Like in school, when we were asked to write about a train journey during the summer holidays, I too want to write about a train journey in this summer, while the beautiful Bengal monsoon is still far away.

The last two summers have been terrible and hard. So much of dying and death. It still lingers, the suffering. It’s time to transcend.

So I took a long distance train from Kolkata to Kalka. One day, two nights. In a compartment full of Bengali tourists, gorging food all day – chicken, fish, rice, cutlets, omelettes, chanachoor, chire bhaja, shingara, aloo chop – all set with their caps and half-sweaters on their golden journey to hill station Shimla. Brushing their teeth very early in the morning. Looking for a Bengali newspaper with tea. Thinking of breakfast. Bengalis are avid travelers. So where will they go next summer? Kashmir!

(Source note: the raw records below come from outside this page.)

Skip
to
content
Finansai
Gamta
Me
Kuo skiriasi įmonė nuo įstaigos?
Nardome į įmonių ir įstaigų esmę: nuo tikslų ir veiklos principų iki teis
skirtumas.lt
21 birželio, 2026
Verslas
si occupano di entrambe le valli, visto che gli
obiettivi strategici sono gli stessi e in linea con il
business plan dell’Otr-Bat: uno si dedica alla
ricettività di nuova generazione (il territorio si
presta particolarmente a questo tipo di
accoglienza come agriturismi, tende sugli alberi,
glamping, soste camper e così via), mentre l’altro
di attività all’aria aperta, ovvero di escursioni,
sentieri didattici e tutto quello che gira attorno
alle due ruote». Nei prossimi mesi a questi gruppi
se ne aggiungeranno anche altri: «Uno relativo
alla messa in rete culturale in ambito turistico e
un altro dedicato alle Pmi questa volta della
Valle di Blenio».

It was a fast train. Netaji Express, named after Subhash Chandra Bose. As few as 38 stops on the way. A station called Mitawli. Another called Kulwa. Mughal Sarai Junction is still called Mughal Sarai, according to the locals on the platform. And Allahabad is still Allahabad, in the oral tradition of the common folk. Some things simply refuse to change. Thank God!

When I was a little boy, it used to be a long journey from Saharanpur to Mughal Sarai. The junction had a long stop. Food, smelling divine, would be served on aluminum thalis, and the railway staff would balance scores of these meals in their hands and run to the compartments. People would crowd the railway taps with their earthen surahis to fill cool water – no bottled, mineral water those days.

My mother would then take me out to the tap, strip me off my cut-piece clothes, and pour water on me with a mug from the railway tap. A lovely railway station public bath, the water like a cool river. Ah!

The train started from Howrah station in Kolkata. The long bus ride from Ranikkuthi in South Kolkata took me almost two hours while facing a relentless traffic jam due to an IPL match. A cool wind from the river flooded the bus through its windows as we crossed the Victoria Memorial and entered the vast open lawns of the ‘Maidan’ opposite the Park Street.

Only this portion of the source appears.